Последнее предложение он произнес с возмущением. Михаил Васильевич усмехнулся.

— Поизнай, об чем там написано, — продолжал парень. — Дьякон не скажет. Он Псалтыри из рук не выпускает, только розгами стращает да приговаривает: «Побойся Бога, побойся Бога».

— Как зовут тебя? — спросил ученый.

— Алешей кличут.

— Я Михайло Васильевич, — представился Ломоносов. — Вот что, Алеша, заключим договор: ты разъяснишь мне, как перехитрить карася, я помогу тебе с азбукой. Справедливо?

— Добро! — согласился мальчик. — Караси на запахи падучи, у них нюх как у собаки. Я ноне к конюшне приставлен, а прежде у повара красномордого кушать-подавати служил на подмоге. Один раз, когда меня за карасями послали, я тихомолком булку со стола стащил, с ванилью которая (до чего скусна булка-то!), на крюк насадил маленько, и такой клев был, — парень закатил глаза, — чуть с руками не отодрали!

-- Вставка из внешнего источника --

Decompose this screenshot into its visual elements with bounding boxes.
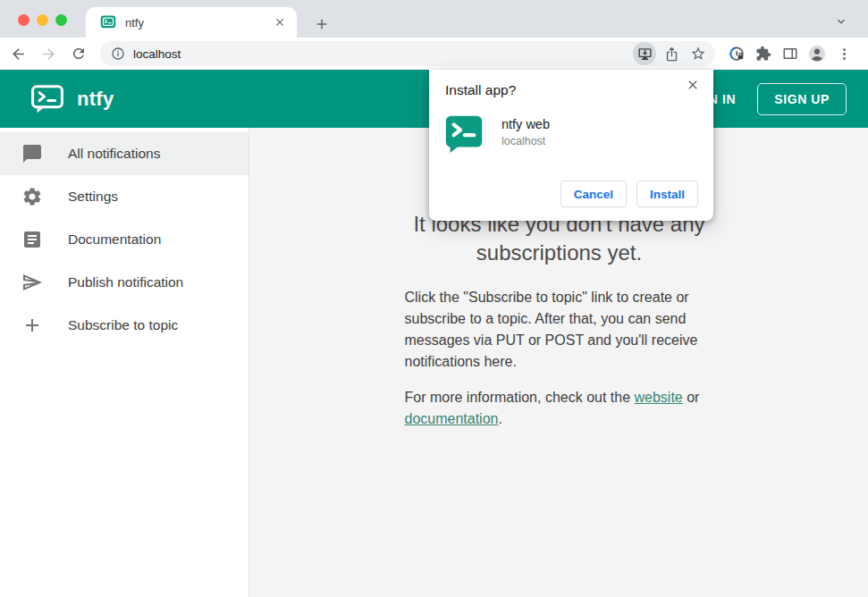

У Ломоносова нашелся мятный пряник. Половину он отдал мальчику, а из другой половины стал катать шарики и на них приманивать карася. Когда поймался первый, Алеша сказал:

— Ну вот, что я говорил! Все, барин, некогда мне тут с вами прохлаждаться. — Он собрал всех пойманных карасей и ушел, бросив на прощание: — Уж не забудь про азбуку-то мне!

 

В четвертом часу пополудни, когда Глафира в накрахмаленном переднике вонзала нож в карасиную голову и тихонько напевала: «Илья-пророк по межам ходить», — в поварскую ворвался Ломоносов, бешено вращая глазами и крича:

— Что же жрет эта тварь!..

Дважды обежав кухню, Михаил Васильевич остановился в темном углу ее, у низкого столового буфета, словно бы вздувшегося изнутри. Глубины его скрывали множество глиняных и фарфоровых горшочков и баночек с заморскими пряностями и специями, куда только повар самого Петра Ивановича имел счастье совать свой красный нос. Ломоносов распахнул створки шкафа, задребезжал, загремел крышками.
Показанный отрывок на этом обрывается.